Trabectedin (ET-743, Yondelis) is a natural marine product, with antitumour activity, currently in phase II/III clinical trials. Previous studies have shown that cells hypersensitive to ultraviolet (UV)-rays because of nucleotide excision repair (NER) deficiency, were resistant to trabectedin. The purpose of this study was to investigate whether this resistance was associated with different drug-induced cell cycle perturbations.

MATERIALS AND METHODS

An isogenic NER-proficient cellular system (CHO-AA8) and a NER-deficient one (CHO-UV-96), lacking functional ERCC-1, were studied. Flow cytometric assays showed progressive accumulation of cells in G2 + M phase in NER-proficient but not in NER-deficient cells.
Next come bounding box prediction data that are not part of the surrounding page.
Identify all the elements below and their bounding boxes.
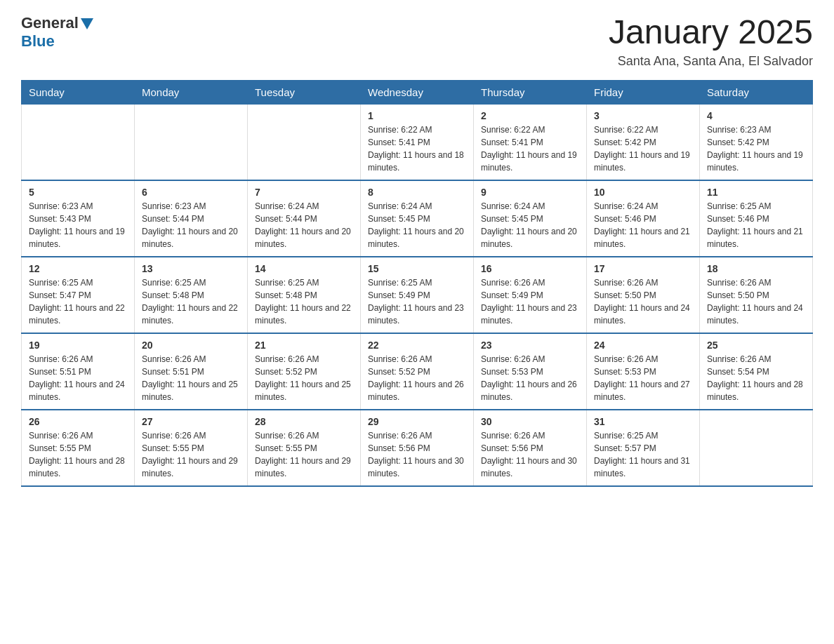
logo-row: General <box>21 14 93 32</box>
day-number: 25 <box>707 340 805 351</box>
logo: General Blue <box>21 14 93 51</box>
day-info: Sunrise: 6:25 AMSunset: 5:48 PMDaylight:… <box>255 276 353 327</box>
calendar-cell: 7Sunrise: 6:24 AMSunset: 5:44 PMDaylight… <box>248 180 361 257</box>
col-header-saturday: Saturday <box>700 80 813 104</box>
day-number: 3 <box>594 110 692 121</box>
logo-general-text: General <box>21 14 79 32</box>
day-info: Sunrise: 6:26 AMSunset: 5:49 PMDaylight:… <box>481 276 579 327</box>
day-info: Sunrise: 6:26 AMSunset: 5:52 PMDaylight:… <box>255 353 353 403</box>
day-info: Sunrise: 6:26 AMSunset: 5:56 PMDaylight:… <box>481 429 579 480</box>
calendar-cell: 25Sunrise: 6:26 AMSunset: 5:54 PMDayligh… <box>700 333 813 410</box>
day-number: 19 <box>29 340 127 351</box>
calendar-subtitle: Santa Ana, Santa Ana, El Salvador <box>609 54 813 69</box>
day-number: 23 <box>481 340 579 351</box>
day-info: Sunrise: 6:26 AMSunset: 5:52 PMDaylight:… <box>368 353 466 403</box>
week-row-2: 5Sunrise: 6:23 AMSunset: 5:43 PMDaylight… <box>22 180 813 257</box>
day-number: 15 <box>368 263 466 274</box>
day-info: Sunrise: 6:26 AMSunset: 5:55 PMDaylight:… <box>29 429 127 480</box>
col-header-friday: Friday <box>587 80 700 104</box>
day-info: Sunrise: 6:24 AMSunset: 5:44 PMDaylight:… <box>255 200 353 250</box>
day-number: 31 <box>594 416 692 427</box>
day-info: Sunrise: 6:26 AMSunset: 5:55 PMDaylight:… <box>255 429 353 480</box>
svg-marker-0 <box>81 18 93 29</box>
day-number: 26 <box>29 416 127 427</box>
logo-arrow-icon <box>81 18 93 29</box>
day-info: Sunrise: 6:26 AMSunset: 5:54 PMDaylight:… <box>707 353 805 403</box>
col-header-sunday: Sunday <box>22 80 135 104</box>
day-number: 4 <box>707 110 805 121</box>
calendar-cell <box>700 410 813 486</box>
day-info: Sunrise: 6:23 AMSunset: 5:44 PMDaylight:… <box>142 200 240 250</box>
calendar-cell: 18Sunrise: 6:26 AMSunset: 5:50 PMDayligh… <box>700 257 813 333</box>
page-header: General Blue January 2025 Santa Ana, San… <box>21 14 813 69</box>
calendar-cell: 31Sunrise: 6:25 AMSunset: 5:57 PMDayligh… <box>587 410 700 486</box>
day-number: 8 <box>368 187 466 198</box>
calendar-cell: 12Sunrise: 6:25 AMSunset: 5:47 PMDayligh… <box>22 257 135 333</box>
logo-blue-text: Blue <box>21 32 55 51</box>
day-info: Sunrise: 6:22 AMSunset: 5:41 PMDaylight:… <box>481 123 579 174</box>
day-info: Sunrise: 6:26 AMSunset: 5:51 PMDaylight:… <box>142 353 240 403</box>
calendar-cell: 17Sunrise: 6:26 AMSunset: 5:50 PMDayligh… <box>587 257 700 333</box>
calendar-cell: 5Sunrise: 6:23 AMSunset: 5:43 PMDaylight… <box>22 180 135 257</box>
calendar-cell: 1Sunrise: 6:22 AMSunset: 5:41 PMDaylight… <box>361 104 474 180</box>
day-info: Sunrise: 6:26 AMSunset: 5:56 PMDaylight:… <box>368 429 466 480</box>
day-number: 28 <box>255 416 353 427</box>
day-number: 2 <box>481 110 579 121</box>
day-info: Sunrise: 6:26 AMSunset: 5:50 PMDaylight:… <box>594 276 692 327</box>
calendar-cell: 6Sunrise: 6:23 AMSunset: 5:44 PMDaylight… <box>135 180 248 257</box>
day-info: Sunrise: 6:26 AMSunset: 5:53 PMDaylight:… <box>481 353 579 403</box>
calendar-cell: 26Sunrise: 6:26 AMSunset: 5:55 PMDayligh… <box>22 410 135 486</box>
col-header-wednesday: Wednesday <box>361 80 474 104</box>
day-number: 13 <box>142 263 240 274</box>
day-info: Sunrise: 6:25 AMSunset: 5:57 PMDaylight:… <box>594 429 692 480</box>
day-info: Sunrise: 6:26 AMSunset: 5:55 PMDaylight:… <box>142 429 240 480</box>
title-block: January 2025 Santa Ana, Santa Ana, El Sa… <box>609 14 813 69</box>
calendar-cell: 9Sunrise: 6:24 AMSunset: 5:45 PMDaylight… <box>474 180 587 257</box>
day-info: Sunrise: 6:22 AMSunset: 5:41 PMDaylight:… <box>368 123 466 174</box>
calendar-cell <box>22 104 135 180</box>
day-info: Sunrise: 6:25 AMSunset: 5:47 PMDaylight:… <box>29 276 127 327</box>
calendar-cell: 22Sunrise: 6:26 AMSunset: 5:52 PMDayligh… <box>361 333 474 410</box>
day-number: 12 <box>29 263 127 274</box>
calendar-cell: 11Sunrise: 6:25 AMSunset: 5:46 PMDayligh… <box>700 180 813 257</box>
calendar-cell: 16Sunrise: 6:26 AMSunset: 5:49 PMDayligh… <box>474 257 587 333</box>
day-info: Sunrise: 6:22 AMSunset: 5:42 PMDaylight:… <box>594 123 692 174</box>
calendar-cell: 10Sunrise: 6:24 AMSunset: 5:46 PMDayligh… <box>587 180 700 257</box>
calendar-cell: 21Sunrise: 6:26 AMSunset: 5:52 PMDayligh… <box>248 333 361 410</box>
calendar-cell: 30Sunrise: 6:26 AMSunset: 5:56 PMDayligh… <box>474 410 587 486</box>
week-row-5: 26Sunrise: 6:26 AMSunset: 5:55 PMDayligh… <box>22 410 813 486</box>
calendar-cell: 24Sunrise: 6:26 AMSunset: 5:53 PMDayligh… <box>587 333 700 410</box>
calendar-cell: 14Sunrise: 6:25 AMSunset: 5:48 PMDayligh… <box>248 257 361 333</box>
day-number: 5 <box>29 187 127 198</box>
day-number: 14 <box>255 263 353 274</box>
day-info: Sunrise: 6:24 AMSunset: 5:45 PMDaylight:… <box>368 200 466 250</box>
calendar-title: January 2025 <box>609 14 813 51</box>
calendar-cell: 2Sunrise: 6:22 AMSunset: 5:41 PMDaylight… <box>474 104 587 180</box>
calendar-cell: 29Sunrise: 6:26 AMSunset: 5:56 PMDayligh… <box>361 410 474 486</box>
day-number: 30 <box>481 416 579 427</box>
day-number: 22 <box>368 340 466 351</box>
week-row-3: 12Sunrise: 6:25 AMSunset: 5:47 PMDayligh… <box>22 257 813 333</box>
col-header-monday: Monday <box>135 80 248 104</box>
day-info: Sunrise: 6:26 AMSunset: 5:50 PMDaylight:… <box>707 276 805 327</box>
week-row-4: 19Sunrise: 6:26 AMSunset: 5:51 PMDayligh… <box>22 333 813 410</box>
calendar-cell: 4Sunrise: 6:23 AMSunset: 5:42 PMDaylight… <box>700 104 813 180</box>
day-info: Sunrise: 6:26 AMSunset: 5:53 PMDaylight:… <box>594 353 692 403</box>
day-number: 27 <box>142 416 240 427</box>
day-number: 10 <box>594 187 692 198</box>
day-number: 17 <box>594 263 692 274</box>
calendar-cell: 28Sunrise: 6:26 AMSunset: 5:55 PMDayligh… <box>248 410 361 486</box>
calendar-cell: 3Sunrise: 6:22 AMSunset: 5:42 PMDaylight… <box>587 104 700 180</box>
week-row-1: 1Sunrise: 6:22 AMSunset: 5:41 PMDaylight… <box>22 104 813 180</box>
day-number: 20 <box>142 340 240 351</box>
day-info: Sunrise: 6:24 AMSunset: 5:45 PMDaylight:… <box>481 200 579 250</box>
day-info: Sunrise: 6:23 AMSunset: 5:42 PMDaylight:… <box>707 123 805 174</box>
day-number: 24 <box>594 340 692 351</box>
calendar-header-row: SundayMondayTuesdayWednesdayThursdayFrid… <box>22 80 813 104</box>
day-number: 29 <box>368 416 466 427</box>
calendar-cell <box>248 104 361 180</box>
day-number: 1 <box>368 110 466 121</box>
day-info: Sunrise: 6:26 AMSunset: 5:51 PMDaylight:… <box>29 353 127 403</box>
day-number: 21 <box>255 340 353 351</box>
calendar-cell: 13Sunrise: 6:25 AMSunset: 5:48 PMDayligh… <box>135 257 248 333</box>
Applying a computer simulation method, we realized that the dynamics of the cell cycle perturbations in all phases were complex.

RESULTS

Cells exposed to trabectedin during G1 and G2 + M first experienced a G1 block, while those exposed in S phase were delayed in S and G2 + M phases but eventually divided. In the presence of functional NER, exit from the G1 block was faster; then, cells progressed slowly through S phase and were subsequently blocked in G2 + M phase. This G2 + M processing of trabectedin-induced damage in NER-proficient cells was unable to restore cell cycling, suggesting a difficulty in repairing the damage.

CONCLUSIONS

This might be due either to important damage left unrepaired by previous G1 repair, or that NER activity itself caused DNA damage, or both. We speculate that in UV-96 cells repair mechanisms other than NER are activated both in G1 and G2 + M phases.